Joshua Ferris is one funny little possum, but more than the terrific humor in Then We Came To The End (2007), there’s that clear eye in describing the all-too familiar terrain called the workplace. Who else has already ventured in this? Why oh why does it take a full-time fiction writer (though an after-college stint at an advertising agency lent him the experience) to tell us that we office workers are often the “mismanaged inventory,” that there are many faces to that soul-draining corporate citizenship, but that often it all boils down to us being bored and too pampered by the establishment?

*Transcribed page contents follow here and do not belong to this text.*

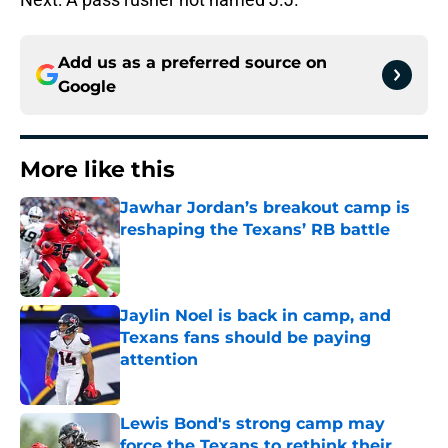
Add us as a preferred source on
Google
More like this
Jawhar Jordan’s breakout camp is
reshaping the Texans’ RB battle
Published by on Invalid Date
Jaylin Noel is back in camp, and
Texans fans should be paying
attention
Published by on Invalid Date
Lewis Bond's strong camp may
force the Texans to rethink their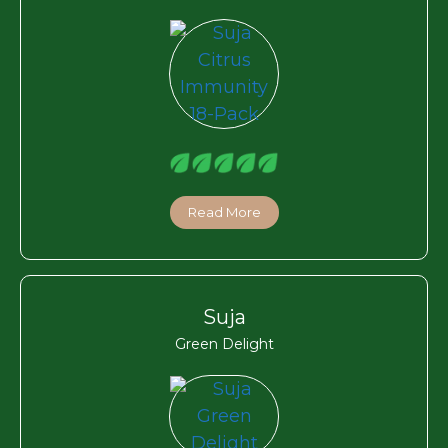
Read More
Suja
Green Delight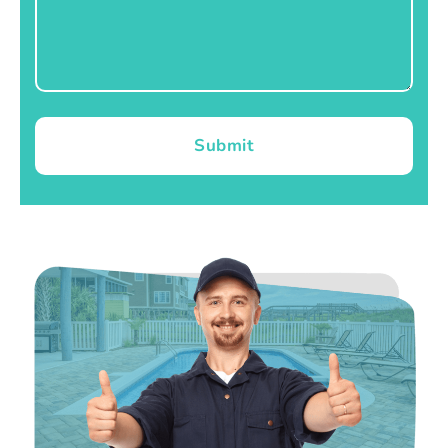
Submit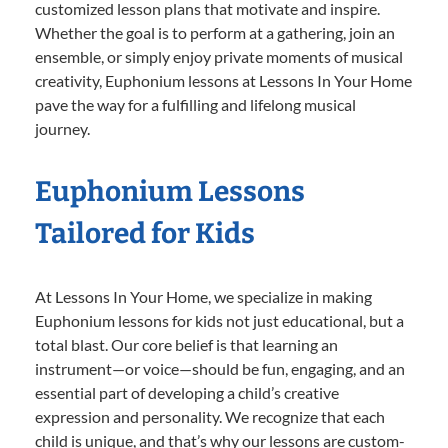
customized lesson plans that motivate and inspire.
Whether the goal is to perform at a gathering, join an
ensemble, or simply enjoy private moments of musical
creativity, Euphonium lessons at Lessons In Your Home
pave the way for a fulfilling and lifelong musical
journey.
Euphonium Lessons
Tailored for Kids
At Lessons In Your Home, we specialize in making
Euphonium lessons for kids not just educational, but a
total blast. Our core belief is that learning an
instrument—or voice—should be fun, engaging, and an
essential part of developing a child’s creative
expression and personality. We recognize that each
child is unique, and that’s why our lessons are custom-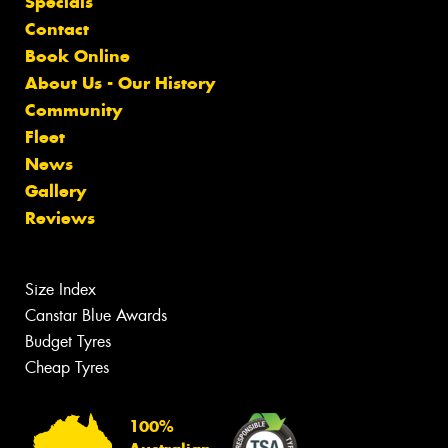
Specials
Contact
Book Online
About Us - Our History
Community
Fleet
News
Gallery
Reviews
Size Index
Canstar Blue Awards
Budget Tyres
Cheap Tyres
100%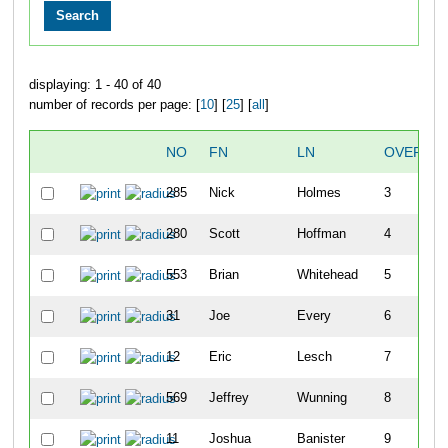
displaying: 1 - 40 of 40
number of records per page: [
10
] [
25
] [
all
]
NO
FN
LN
OVERALL
285
Nick
Holmes
3
280
Scott
Hoffman
4
553
Brian
Whitehead
5
31
Joe
Every
6
12
Eric
Lesch
7
569
Jeffrey
Wunning
8
11
Joshua
Banister
9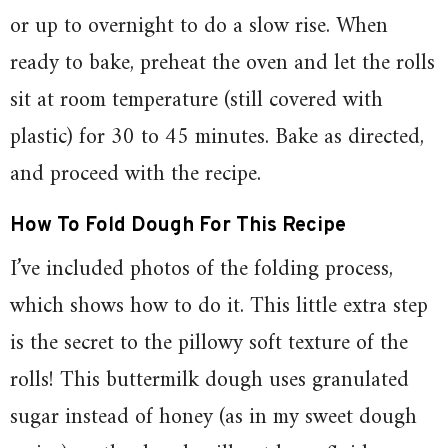
or up to overnight to do a slow rise. When
ready to bake, preheat the oven and let the rolls
sit at room temperature (still covered with
plastic) for 30 to 45 minutes. Bake as directed,
and proceed with the recipe.
How To Fold Dough For This Recipe
I’ve included photos of the folding process,
which shows how to do it. This little extra step
is the secret to the pillowy soft texture of the
rolls! This buttermilk dough uses granulated
sugar instead of honey (as in my sweet dough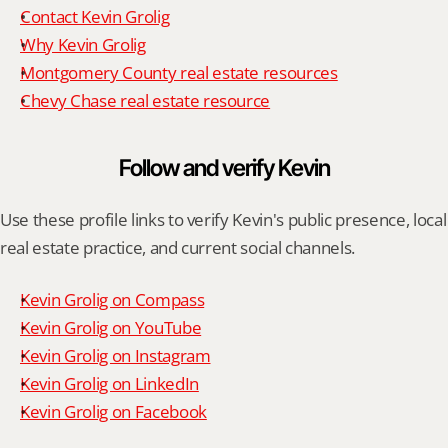
Contact Kevin Grolig
Why Kevin Grolig
Montgomery County real estate resources
Chevy Chase real estate resource
Follow and verify Kevin
Use these profile links to verify Kevin's public presence, local 
real estate practice, and current social channels.
Kevin Grolig on Compass
Kevin Grolig on YouTube
Kevin Grolig on Instagram
Kevin Grolig on LinkedIn
Kevin Grolig on Facebook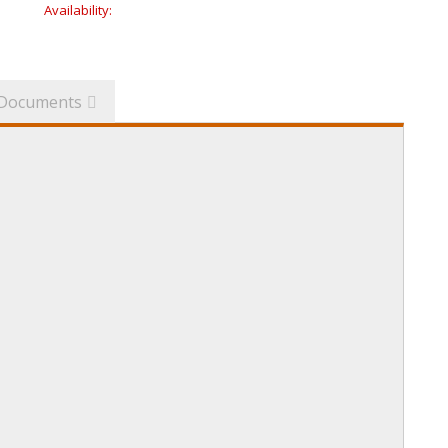
Availability:
Documents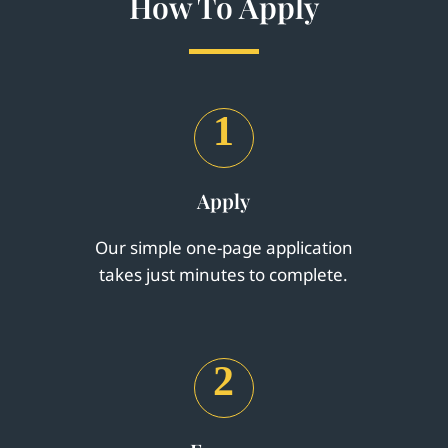
How To Apply
1
Apply
Our simple one-page application
takes just minutes to complete.
2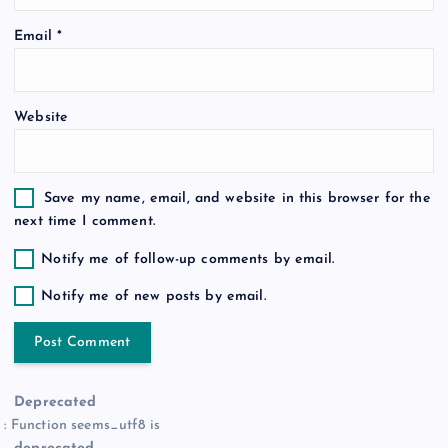
o
Email
*
n
Website
Save my name, email, and website in this browser for the
next time I comment.
Notify me of follow-up comments by email.
Notify me of new posts by email.
Deprecated
: Function seems_utf8 is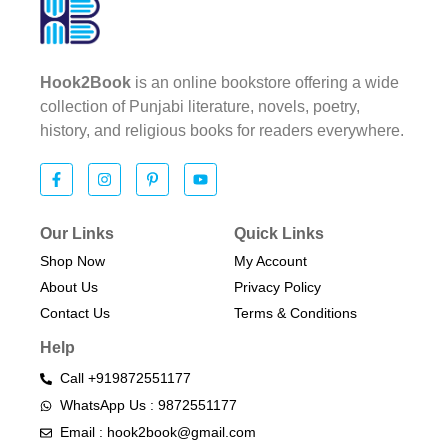
Hook2Book
is an online bookstore offering a wide
collection of Punjabi literature, novels, poetry,
history, and religious books for readers everywhere.
Our Links
Quick Links
Shop Now
My Account
About Us
Privacy Policy
Contact Us
Terms & Conditions​
Help
Call +919872551177
WhatsApp Us : 9872551177
Email : hook2book@gmail.com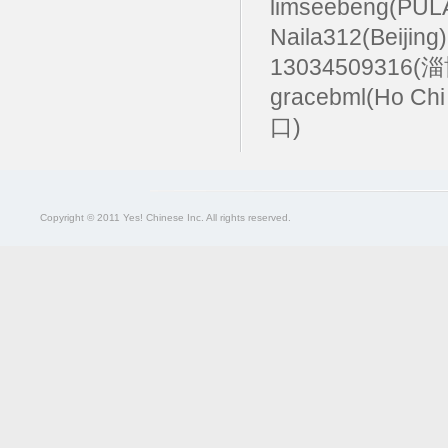
limseebeng(PU
Naila312(Beijing
13034509316(
gracebml(Ho Chi
口)
Copyright © 2011 Yes! Chinese Inc. All rights reserved.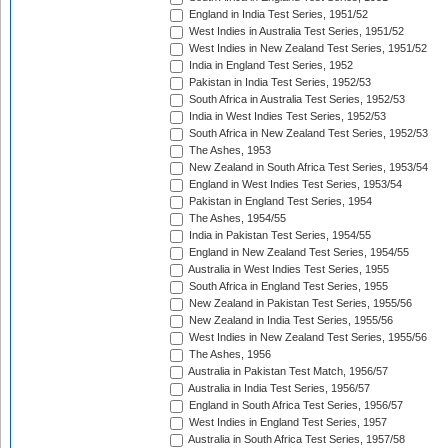
England in India Test Series, 1951/52
West Indies in Australia Test Series, 1951/52
West Indies in New Zealand Test Series, 1951/52
India in England Test Series, 1952
Pakistan in India Test Series, 1952/53
South Africa in Australia Test Series, 1952/53
India in West Indies Test Series, 1952/53
South Africa in New Zealand Test Series, 1952/53
The Ashes, 1953
New Zealand in South Africa Test Series, 1953/54
England in West Indies Test Series, 1953/54
Pakistan in England Test Series, 1954
The Ashes, 1954/55
India in Pakistan Test Series, 1954/55
England in New Zealand Test Series, 1954/55
Australia in West Indies Test Series, 1955
South Africa in England Test Series, 1955
New Zealand in Pakistan Test Series, 1955/56
New Zealand in India Test Series, 1955/56
West Indies in New Zealand Test Series, 1955/56
The Ashes, 1956
Australia in Pakistan Test Match, 1956/57
Australia in India Test Series, 1956/57
England in South Africa Test Series, 1956/57
West Indies in England Test Series, 1957
Australia in South Africa Test Series, 1957/58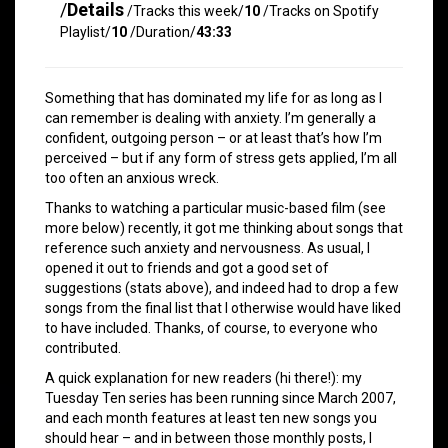
/
Details
/Tracks this week/
10
/Tracks on Spotify
Playlist/
10
/Duration/
43:33
Something that has dominated my life for as long as I
can remember is dealing with anxiety. I’m generally a
confident, outgoing person – or at least that’s how I’m
perceived – but if any form of stress gets applied, I’m all
too often an anxious wreck.
Thanks to watching a particular music-based film (see
more below) recently, it got me thinking about songs that
reference such anxiety and nervousness. As usual, I
opened it out to friends and got a good set of
suggestions (stats above), and indeed had to drop a few
songs from the final list that I otherwise would have liked
to have included. Thanks, of course, to everyone who
contributed.
A quick explanation for new readers (hi there!): my
Tuesday Ten series has been running since March 2007,
and each month features at least ten new songs you
should hear – and in between those monthly posts, I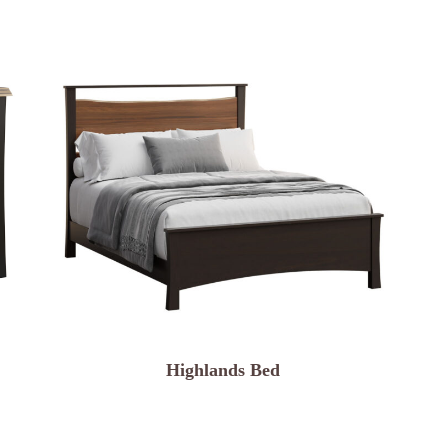
Highlands Bed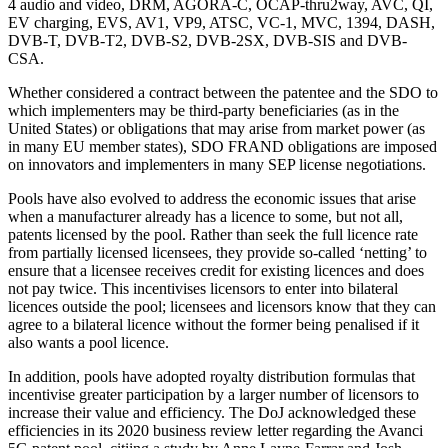
4 audio and video, DRM, AGORA-C, OCAP-thru2way, AVC, QI,
EV charging, EVS, AV1, VP9, ATSC, VC-1, MVC, 1394, DASH,
DVB-T, DVB-T2, DVB-S2, DVB-2SX, DVB-SIS and DVB-
CSA.
Whether considered a contract between the patentee and the SDO to
which implementers may be third-party beneficiaries (as in the
United States) or obligations that may arise from market power (as
in many EU member states), SDO FRAND obligations are imposed
on innovators and implementers in many SEP license negotiations.
Pools have also evolved to address the economic issues that arise
when a manufacturer already has a licence to some, but not all,
patents licensed by the pool. Rather than seek the full licence rate
from partially licensed licensees, they provide so-called ‘netting’ to
ensure that a licensee receives credit for existing licences and does
not pay twice. This incentivises licensors to enter into bilateral
licences outside the pool; licensees and licensors know that they can
agree to a bilateral licence without the former being penalised if it
also wants a pool licence.
In addition, pools have adopted royalty distribution formulas that
incentivise greater participation by a larger number of licensors to
increase their value and efficiency. The DoJ acknowledged these
efficiencies in its 2020 business review letter regarding the Avanci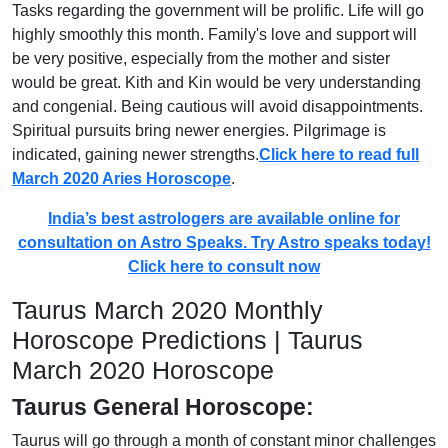
Tasks regarding the government will be prolific. Life will go
highly smoothly this month. Family's love and support will
be very positive, especially from the mother and sister
would be great. Kith and Kin would be very understanding
and congenial. Being cautious will avoid disappointments.
Spiritual pursuits bring newer energies. Pilgrimage is
indicated, gaining newer strengths.
Click here to read full
March 2020 Aries Horoscope
.
India’s best astrologers are available online for
consultation on Astro Speaks. Try Astro speaks today!
Click here to consult now
Taurus March 2020 Monthly
Horoscope Predictions | Taurus
March 2020 Horoscope
Taurus General Horoscope:
Taurus will go through a month of constant minor challenges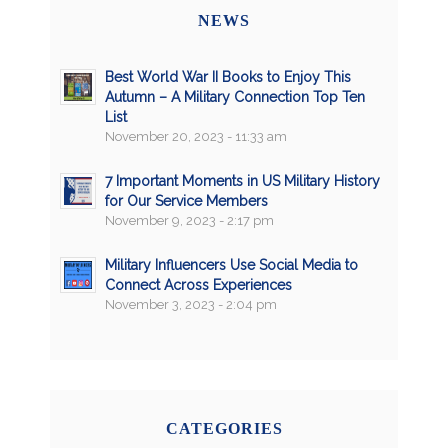
NEWS
Best World War II Books to Enjoy This
Autumn – A Military Connection Top Ten
List
November 20, 2023 - 11:33 am
7 Important Moments in US Military History
for Our Service Members
November 9, 2023 - 2:17 pm
Military Influencers Use Social Media to
Connect Across Experiences
November 3, 2023 - 2:04 pm
CATEGORIES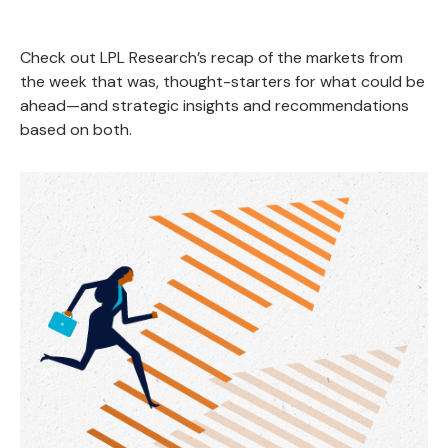
Check out LPL Research’s recap of the markets from
the week that was, thought-starters for what could be
ahead—and strategic insights and recommendations
based on both.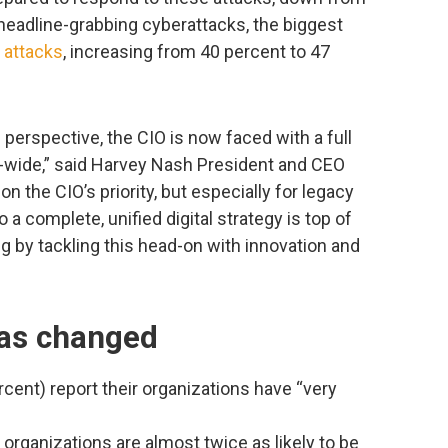
headline-grabbing cyberattacks, the biggest
r attacks
, increasing from 40 percent to 47
 perspective, the CIO is now faced with a full
se-wide,” said Harvey Nash President and CEO
on the CIO’s priority, but especially for legacy
 a complete, unified digital strategy is top of
 by tackling this head-on with innovation and
has changed
rcent) report their organizations have “very
 organizations are almost twice as likely to be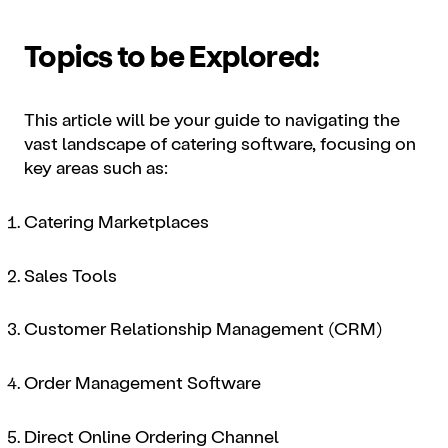
Topics to be Explored:
This article will be your guide to navigating the
vast landscape of catering software, focusing on
key areas such as:
Catering Marketplaces
Sales Tools
Customer Relationship Management (CRM)
Order Management Software
Direct Online Ordering Channel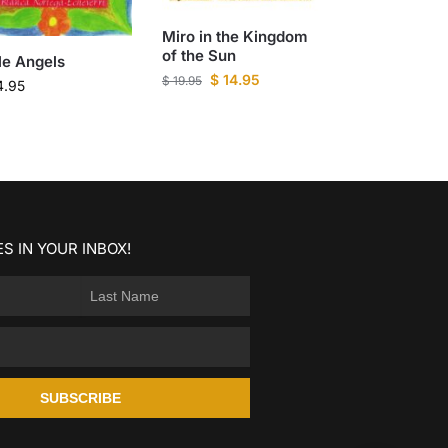
Miro in the Kingdom
of the Sun
tle Angels
$
14.95
$
19.95
4.95
S IN YOUR INBOX!
SUBSCRIBE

There’s the ragbag of characters, too: the Jewish raconteur, the one who always dishes out the juicy tales even if it’s way past breaktime; the substandard copywriter who keeps coming back even while he was already “walked Spanish down the hall”; the many lovely women who are stuck with ghastly haircuts or are too beautiful or are decisive about keeping some other woman’s husband’s child. The best thing about their portrayal is that it wasn’t done in a distasteful way; there are multiple aspects to them, not merely office drones who are not seen rising up the ladder or eating their less competent coworkers for breakfast. They have lives; these lives, though, just happen to take off from the “cubicle world” that enables them to afford their lifestyle, to exercise creativity and a brand of eccentricity, or to seek a universe apart from the weekday one.
The system is somehow “deglamourized”; the whole system’s unspared from economic crunch, violence (in the form of downright dirty gossip or otherwise), and ultimately, death of the many personal and corporate kinds. and nothing is more fitting than the “we,” that undeniably collective voice that tells us we’re all and the same, but not quite, but who knows at the end of the day, right?
I’ve had my own share of adventures (or lack thereof) in my own little office space for some time now, and it’s not a Herculean task to identify with the characters of this world Ferris imagined with an almost religious fervor. It’s like my life – and yours – summarized, and we’re let in on something we can endlessly identify with. Like layoffs, or mid-morning coffee breaks, or maybe something more, like our own demise.